Fellowship for Interpretation of Genomes, Burr Ridge, IL, United States of America.
University of Chicago, Chicago, IL, United States of America.
PLoS One. 2021 Apr 15;16(4):e0250092. doi: 10.1371/journal.pone.0250092. eCollection 2021.

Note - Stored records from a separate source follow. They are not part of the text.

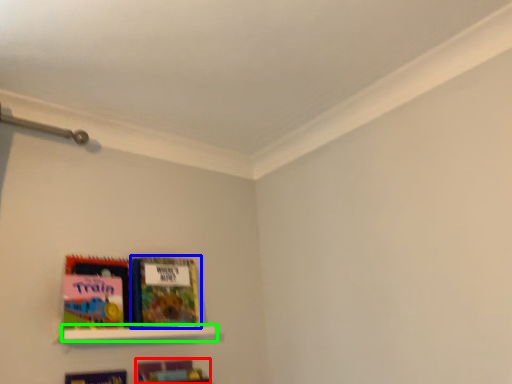 Question: Estimate the real-world distances between objects in this image. Which object is closer to book (highlighted by a red box), book (highlighted by a blue box) or shelf (highlighted by a green box)?

Choices:
 (A) book
 (B) shelf

Answer: (B) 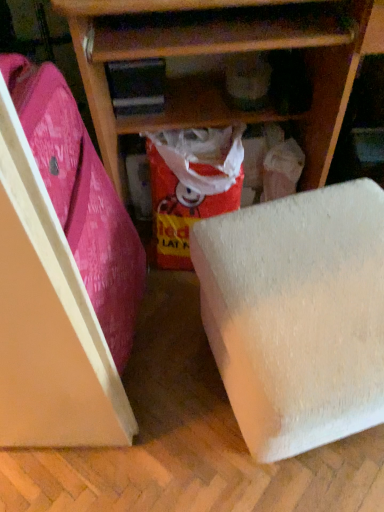 Find the location of `white foam block at lower right`. white foam block at lower right is located at coordinates (297, 315).

Describe the element at coordinates (297, 315) in the screenshot. I see `white foam block at lower right` at that location.

What is the approximate width of wooden shelf at center?

wooden shelf at center is 21.05 inches in width.

Find the location of `wooden shelf at center`. wooden shelf at center is located at coordinates (219, 74).

Measure the distance between red glossy paper at center and camera.

The depth of red glossy paper at center is 1.05 meters.

Find the location of a particular element. The width and height of the screenshot is (384, 512). pink fabric suitcase at left is located at coordinates (81, 198).

Is red glossy paper at center turned away from pink fabric suitcase at left?

No.

From a real-world perspective, is red glossy paper at center positioned above or below pink fabric suitcase at left?

Clearly, from a real-world perspective, red glossy paper at center is below pink fabric suitcase at left.

Is red glossy paper at center taller or shorter than pink fabric suitcase at left?

Considering their sizes, red glossy paper at center has less height than pink fabric suitcase at left.

From the image's perspective, is red glossy paper at center positioned above or below pink fabric suitcase at left?

Based on their image positions, red glossy paper at center is located above pink fabric suitcase at left.

The image size is (384, 512). I want to click on shelf that is on the left side of white foam block at lower right, so click(x=219, y=74).

In the scene shown: Are white foam block at lower right and wooden shelf at center far apart?

No, there isn't a large distance between white foam block at lower right and wooden shelf at center.

In terms of size, does white foam block at lower right appear bigger or smaller than wooden shelf at center?

In the image, white foam block at lower right appears to be smaller than wooden shelf at center.

From a real-world perspective, which object rests below the other?

white foam block at lower right.

Is the surface of red glossy paper at center in direct contact with wooden shelf at center?

There is a gap between red glossy paper at center and wooden shelf at center.

From the image's perspective, between red glossy paper at center and wooden shelf at center, who is located below?

red glossy paper at center, from the image's perspective.

Is red glossy paper at center looking in the opposite direction of wooden shelf at center?

That's right, red glossy paper at center is facing away from wooden shelf at center.

From the image's perspective, is pink fabric suitcase at left over red glossy paper at center?

No.

From a real-world perspective, is pink fabric suitcase at left over red glossy paper at center?

Yes, from a real-world perspective, pink fabric suitcase at left is above red glossy paper at center.

Is pink fabric suitcase at left directly adjacent to red glossy paper at center?

They are not placed beside each other.

Is red glossy paper at center touching white foam block at lower right?

red glossy paper at center is not next to white foam block at lower right, and they're not touching.

Image resolution: width=384 pixels, height=512 pixels. I want to click on wrapping paper above the white foam block at lower right (from the image's perspective), so click(x=191, y=185).

Based on the photo, considering the relative sizes of red glossy paper at center and white foam block at lower right in the image provided, is red glossy paper at center taller than white foam block at lower right?

No, red glossy paper at center is not taller than white foam block at lower right.

Is red glossy paper at center positioned beyond the bounds of white foam block at lower right?

red glossy paper at center is positioned outside white foam block at lower right.

Is red glossy paper at center inside white foam block at lower right?

Actually, red glossy paper at center is outside white foam block at lower right.

You are a GUI agent. You are given a task and a screenshot of the screen. Output one action in this format:
    pyautogui.click(x=<x>, y=<y>)
    Task: Click on the wrapping paper that appears behind the white foam block at lower right
    This screenshot has height=512, width=384.
    Given the screenshot: What is the action you would take?
    pyautogui.click(x=191, y=185)

Is there a large distance between white foam block at lower right and red glossy paper at center?

No, white foam block at lower right is in close proximity to red glossy paper at center.

In terms of width, does wooden shelf at center look wider or thinner when compared to white foam block at lower right?

Considering their sizes, wooden shelf at center looks broader than white foam block at lower right.

In the image, is wooden shelf at center positioned in front of or behind white foam block at lower right?

In the image, wooden shelf at center appears behind white foam block at lower right.

Is point (108, 98) positioned before point (297, 233)?

No, (108, 98) is further to viewer.

From a real-world perspective, relative to white foam block at lower right, is wooden shelf at center vertically above or below?

In terms of real-world spatial position, wooden shelf at center is above white foam block at lower right.

Identify the location of wrapping paper that appears below the pink fabric suitcase at left (from a real-world perspective). The height and width of the screenshot is (512, 384). (191, 185).

Locate an element on the screen. The image size is (384, 512). shelf above the white foam block at lower right (from a real-world perspective) is located at coordinates (219, 74).

From the image, which object appears to be farther from red glossy paper at center, pink fabric suitcase at left or wooden shelf at center?

pink fabric suitcase at left is further to red glossy paper at center.

Based on their spatial positions, is white foam block at lower right or red glossy paper at center closer to wooden shelf at center?

Among the two, red glossy paper at center is located nearer to wooden shelf at center.

From the image, which object appears to be nearer to pink fabric suitcase at left, white foam block at lower right or red glossy paper at center?

Among the two, red glossy paper at center is located nearer to pink fabric suitcase at left.

Looking at this image, which object lies nearer to the anchor point red glossy paper at center, pink fabric suitcase at left or white foam block at lower right?

The object closer to red glossy paper at center is pink fabric suitcase at left.

Estimate the real-world distances between objects in this image. Which object is closer to white foam block at lower right, pink fabric suitcase at left or wooden shelf at center?

pink fabric suitcase at left lies closer to white foam block at lower right than the other object.

From the image, which object appears to be nearer to wooden shelf at center, red glossy paper at center or pink fabric suitcase at left?

Among the two, red glossy paper at center is located nearer to wooden shelf at center.

Based on their spatial positions, is red glossy paper at center or wooden shelf at center further from white foam block at lower right?

wooden shelf at center lies further to white foam block at lower right than the other object.

Considering their positions, is wooden shelf at center positioned closer to pink fabric suitcase at left than white foam block at lower right?

wooden shelf at center is positioned closer to the anchor pink fabric suitcase at left.

At what (x,y) coordinates should I click in order to perform the action: click on shelf between pink fabric suitcase at left and white foam block at lower right. Please return your answer as a coordinate pair (x, y). Looking at the image, I should click on (219, 74).

Where is `wrapping paper that lies between wooden shelf at center and white foam block at lower right from top to bottom`? wrapping paper that lies between wooden shelf at center and white foam block at lower right from top to bottom is located at coordinates (191, 185).

At what (x,y) coordinates should I click in order to perform the action: click on furniture between pink fabric suitcase at left and red glossy paper at center in the front-back direction. Please return your answer as a coordinate pair (x, y). The image size is (384, 512). Looking at the image, I should click on (297, 315).

At what (x,y) coordinates should I click in order to perform the action: click on shelf positioned between pink fabric suitcase at left and red glossy paper at center from near to far. Please return your answer as a coordinate pair (x, y). Looking at the image, I should click on (219, 74). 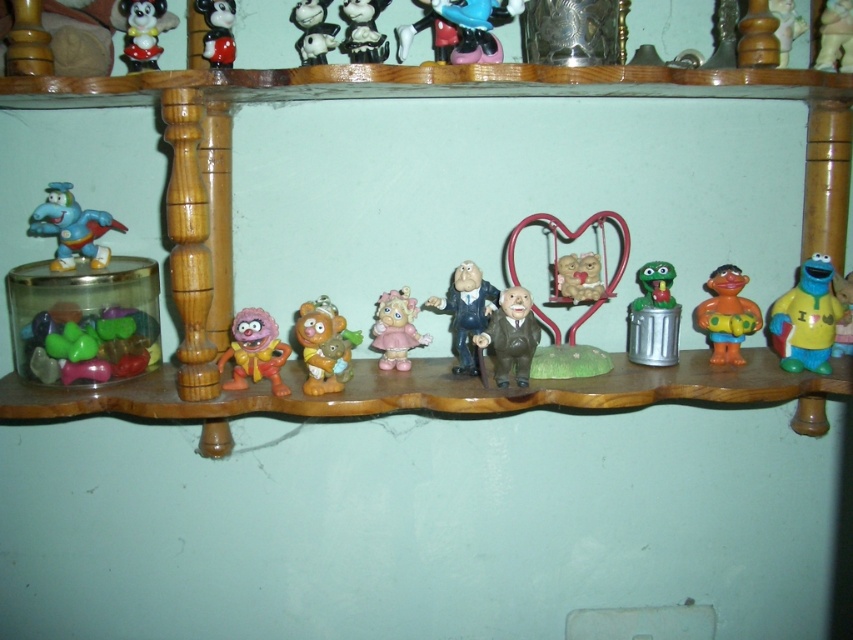 Question: Which point is farther from the camera taking this photo?

Choices:
 (A) (740, 83)
 (B) (340, 339)

Answer: (B)

Question: Can you confirm if shiny silver figurine at center is wider than smooth plastic mickey mouse at upper center?

Choices:
 (A) yes
 (B) no

Answer: (B)

Question: Which point appears farthest from the camera in this image?

Choices:
 (A) (778, 54)
 (B) (751, 77)
 (C) (828, 45)
 (D) (515, 3)

Answer: (C)

Question: Which object is the closest to the shiny silver figurine at center?

Choices:
 (A) matte plastic cookie at center
 (B) yellow matte cookie monster at right
 (C) pink rubber toy at center

Answer: (C)

Question: Observing the image, what is the correct spatial positioning of wooden shelf at center in reference to shiny blue plastic dinosaur at left?

Choices:
 (A) above
 (B) below

Answer: (B)

Question: Does yellow matte cookie monster at right appear on the right side of orange matte bear at center?

Choices:
 (A) yes
 (B) no

Answer: (A) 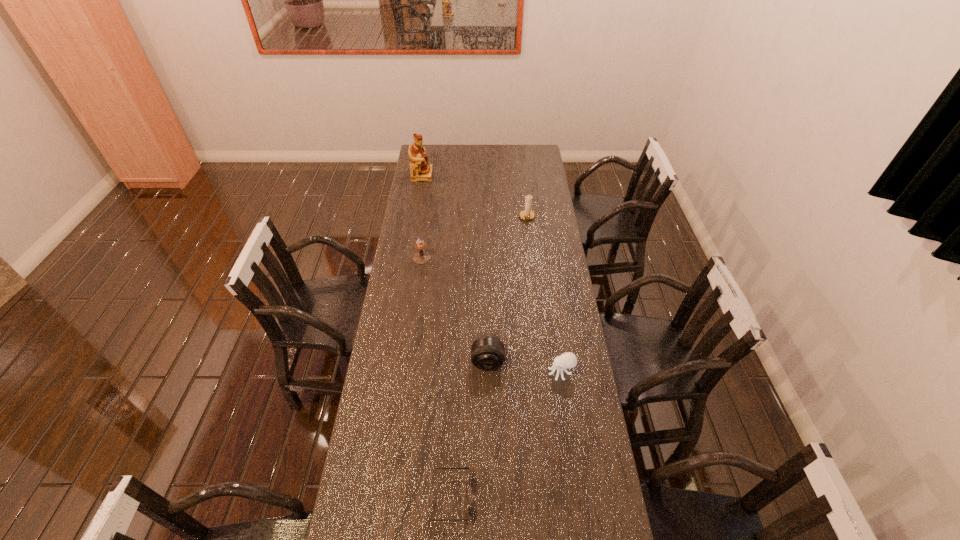 Where is `free space between the left candle holder and the sunglasses`? The image size is (960, 540). free space between the left candle holder and the sunglasses is located at coordinates (437, 377).

This screenshot has width=960, height=540. Identify the location of unoccupied position between the telephoto lens and the figurine. (455, 268).

The image size is (960, 540). I want to click on vacant point located between the second farthest object and the octopus, so click(544, 294).

Identify the location of free point between the sunglasses and the telephoto lens. (469, 429).

Where is `the third closest object to the nearer candle holder`? The height and width of the screenshot is (540, 960). the third closest object to the nearer candle holder is located at coordinates (421, 170).

You are a GUI agent. You are given a task and a screenshot of the screen. Output one action in this format:
    pyautogui.click(x=<x>, y=<y>)
    Task: Click on the second closest object to the farthest object
    This screenshot has width=960, height=540.
    Given the screenshot: What is the action you would take?
    pyautogui.click(x=421, y=257)

Where is `free space that satisfies the following two spatial constraints: 1. on the back side of the nearer candle holder; 2. on the front-facing side of the farthest object`? The height and width of the screenshot is (540, 960). free space that satisfies the following two spatial constraints: 1. on the back side of the nearer candle holder; 2. on the front-facing side of the farthest object is located at coordinates (433, 175).

Locate an element on the screen. The height and width of the screenshot is (540, 960). vacant area that satisfies the following two spatial constraints: 1. on the handle side of the right candle holder; 2. on the front-facing side of the shortest object is located at coordinates 561,497.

Large amounts of metagenomically-derived data are submitted to PATRIC for analysis. In the future, we expect even more jobs submitted to PATRIC will use metagenomic data. One in-demand use case is the extraction of near-complete draft genomes from assembled contigs of metagenomic origin. The PATRIC metagenome binning service utilizes the PATRIC database to furnish a large, diverse set of reference genomes. We provide a new service for supervised extraction and annotation of high-quality, near-complete genomes from metagenomically-derived contigs. Reference genomes are assigned to putative draft genome bins based on the presence of single-copy universal marker roles in the sample, and contigs are sorted into these bins by their similarity to reference genomes in PATRIC. Each set of binned contigs represents a draft genome that will be annotated by RASTtk in PATRIC. A structured-language binning report is provided containing quality measurements and taxonomic information about the contig bins. The PATRIC metagenome binning service emphasizes extraction of high-quality genomes for downstream analysis using other PATRIC tools and services. Due to its supervised nature, the binning service is not appropriate for mining novel or extremely low-coverage genomes from metagenomic samples.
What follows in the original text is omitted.